WORK REQUEST: Select and reproduce each line of the listing below that bears the string "Óleo".

=====

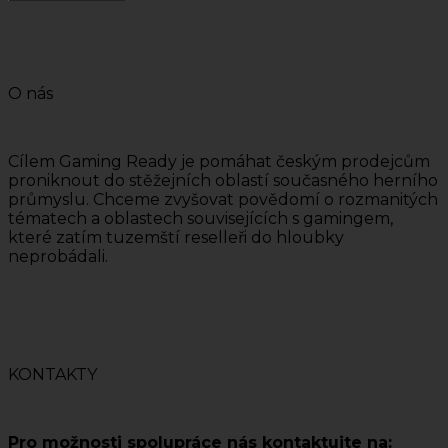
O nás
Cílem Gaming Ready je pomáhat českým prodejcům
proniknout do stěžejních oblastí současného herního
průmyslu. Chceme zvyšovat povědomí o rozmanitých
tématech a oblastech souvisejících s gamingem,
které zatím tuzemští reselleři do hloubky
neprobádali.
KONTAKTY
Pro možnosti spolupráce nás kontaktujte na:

=====

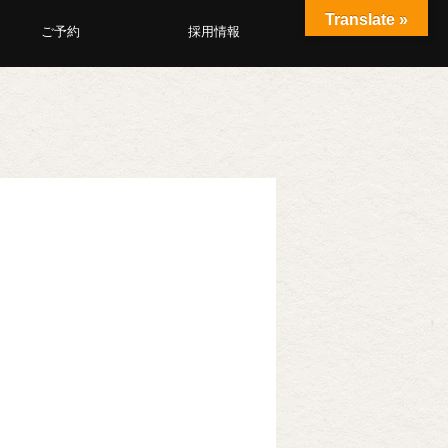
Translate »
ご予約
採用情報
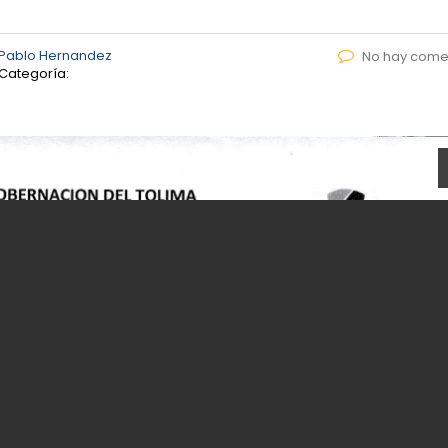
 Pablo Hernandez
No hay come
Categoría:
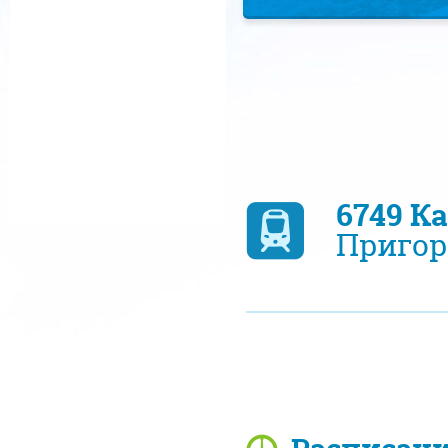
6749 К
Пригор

=====

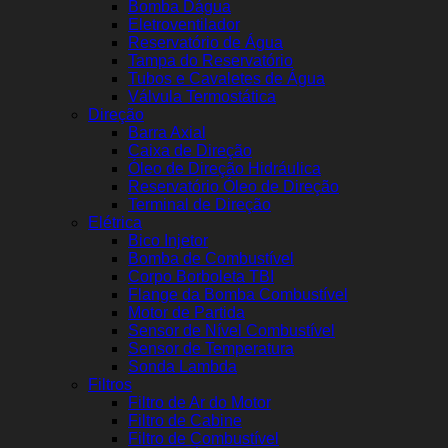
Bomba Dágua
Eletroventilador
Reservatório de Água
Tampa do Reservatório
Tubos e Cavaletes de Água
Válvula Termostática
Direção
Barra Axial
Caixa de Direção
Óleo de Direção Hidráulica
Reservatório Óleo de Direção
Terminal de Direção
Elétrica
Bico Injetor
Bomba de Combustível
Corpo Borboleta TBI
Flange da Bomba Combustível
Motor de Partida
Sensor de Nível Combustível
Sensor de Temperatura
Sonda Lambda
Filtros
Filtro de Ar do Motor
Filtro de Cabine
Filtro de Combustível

=====

THE ANSWER:
Óleo de Direção Hidráulica
Reservatório Óleo de Direção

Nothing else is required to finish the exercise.